El desempleo de Jackie no duró mucho tiempo, aún no habían terminado de disiparse las nubes de la tormenta cuando, a principios de 1978 entró a trabajar en Doubleday, no sin causar una enorme ola de asombro entre sus amigos, no sólo porque para los maledicentes ver a Jackie en la editorial donde había comenzado todo el penoso asunto de Archer, daba la imagen de un montaje pérfido y bien realizado pero, en general, la sorpresa venía del perfil de la nueva casa editorial de la reina de Camelot que, según parecía, se había dejado caer en el poso de los libros más plebeyos.
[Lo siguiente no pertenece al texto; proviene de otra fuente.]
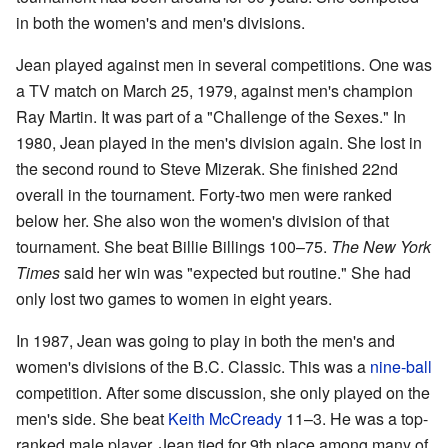
in both the women's and men's divisions.
Jean played against men in several competitions. One was
a TV match on March 25, 1979, against men's champion
Ray Martin. It was part of a "Challenge of the Sexes." In
1980, Jean played in the men's division again. She lost in
the second round to Steve Mizerak. She finished 22nd
overall in the tournament. Forty-two men were ranked
below her. She also won the women's division of that
tournament. She beat Billie Billings 100–75.
The New York
Times
said her win was "expected but routine." She had
only lost two games to women in eight years.
In 1987, Jean was going to play in both the men's and
women's divisions of the B.C. Classic. This was a
nine-ball
competition. After some discussion, she only played on the
men's side. She beat
Keith McCready
11–3. He was a top-
ranked male player. Jean tied for 9th place among many of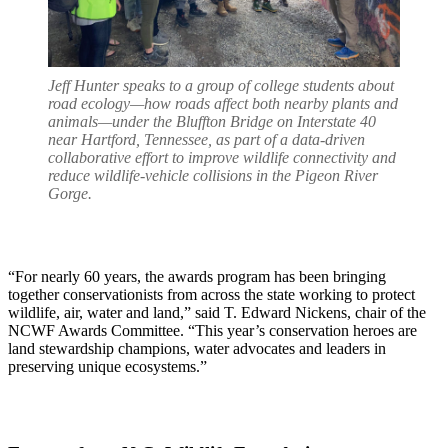
Jeff Hunter speaks to a group of college students about
road ecology—how roads affect both nearby plants and
animals—under the Bluffton Bridge on Interstate 40
near Hartford, Tennessee, as part of a data-driven
collaborative effort to improve wildlife connectivity and
reduce wildlife-vehicle collisions in the Pigeon River
Gorge.
“For nearly 60 years, the awards program has been bringing
together conservationists from across the state working to protect
wildlife, air, water and land,” said T. Edward Nickens, chair of the
NCWF Awards Committee. “This year’s conservation heroes are
land stewardship champions, water advocates and leaders in
preserving unique ecosystems.”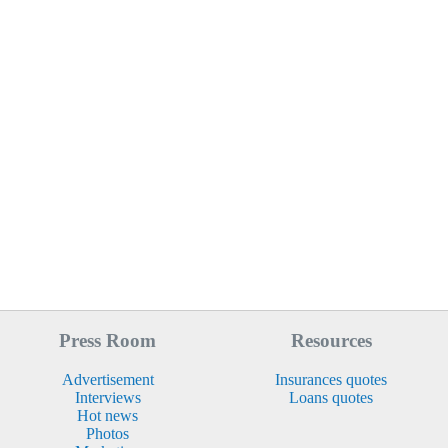
Press Room
Resources
Advertisement
Insurances quotes
Interviews
Loans quotes
Hot news
Photos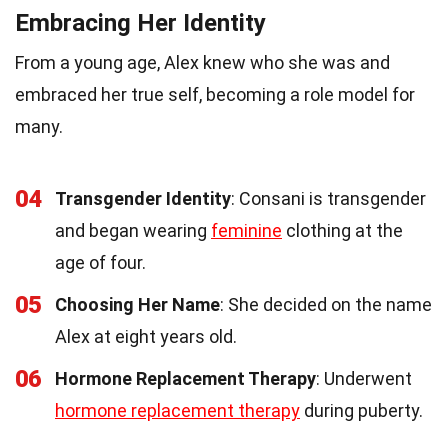
Embracing Her Identity
From a young age, Alex knew who she was and
embraced her true self, becoming a role model for
many.
04
Transgender Identity
: Consani is transgender
and began wearing
feminine
clothing at the
age of four.
05
Choosing Her Name
: She decided on the name
Alex at eight years old.
06
Hormone Replacement Therapy
: Underwent
hormone replacement therapy
during puberty.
Doubleday era entonces la editorial en lengua inglesa más grande del mundo y era reconocida por poseer un enorme catálogo plagado de libros de mediana o mala calidad que se distribuían fuera de los puntos habituales de las buenas editoriales para circular en clubes de lectura en todo el territorio de los Estados Unidos. Sus manuales, novelas de fácil lectura y textos de divulgación sin mayores exigencias no dejaban lugar para los libros que Jackie anhelaba realizar; no había, por ejemplo una línea para libros de gran formato, menos aún para los de fotografía ni se mostraba interés por las buenas formas. En lo intelectual la casa gozaba de la triste fama de censurar todos aquellos libros en los que aparecieran mujeres adulteras o simplemente demasiado liberales. Como remate de este nuevo mundo que Jacquie se haba propuesto conquistar, había dos temas que podían resumir la filosofía de su nueva casa: “divishing schemes for putting books in the hands of the unbookish” y “I sell books, I don´t read them”.

Lo que para muchos hubiera parecido un panorama desalentador, para Jacquie resultaba un escenario desde el cual partir para crear —e imponer—su propio estilo y desarrollar su oficio. Ella estaba consciente que, luego del escándalo con Viking, a sus notas esenciales —la reina de Camelot, la viuda millonaria e ícono de la Nación— debía añadirse el de editora leal y comprometida con la decencia de su trabajo; ante la mirada del mundo editorial y cultural, había dejado de ser un capricho de mujer rica para quedar más que claro que se trataba de una profesional ejercitando su arte; sabía también que sus nuevos jefes la habían llamado por su revalidar nombre y por su red de relaciones que en momentos caóticos había dado muestras de eficiencia absoluta pero también sabía que quien quiera hacer uso de ese valiosísimo activo, no podría hacerlo sin su concurso y una gran dosis de cuidado sabiamente administrado. En esas condiciones ella estaba lista para desarrollar una carrera fulgurante pero, sobre todo, para elevarse sobre las olas de su vocación.

En la mañana de su primer día de su nuevo empleo Jacqueline Bouvier se presentó en las oficinas de Doubleday antes de la hora del almuerzo, el propio director de la Editorial estuvo para recibirla y, conforme al escalafón, le correspondió la oficina de los novatos, un cubículo diminuto y sin ventanas, sin ventilación ni luz natural; ella acomodó sus pocas pertenencias que había llevado consigo y cuando John Sargent le preguntó si quería elegir alunas obras de arte de la colección de la editorial —un privilegio inusitado— ella respondió que no, que la pequeña oficina estaba bien así. La primera conquista de Jackie, y desde luego la que mayor beneficio le rendiría muy pronto, fue la del espacio, no sólo físico sino del lugar que a ella le correspondería en el ámbito de su nueva casa. Años después, muchos de quienes pasaron por Doubleday la recuerdan trabajando en el suelo de su oficina o de algún colega comprando un café de máquina automática o cediéndole el lugar en el comedor a algún desaprensivo que se adelantaba en la fila porque no sabía quien era ella y cuando sus colegas, entre risas veladas, se lo decían corría apenado a ofrecer disculpas y presentar respetos. Sería falso decir que Mrs. Kennedy, como la llamaban en la editorial fuera “una más”, o que ella lo pretendiera, lo cierto es que destacaba haciendo como que no deseaba sobresalir y se notaba tratando de pasar desapercibida.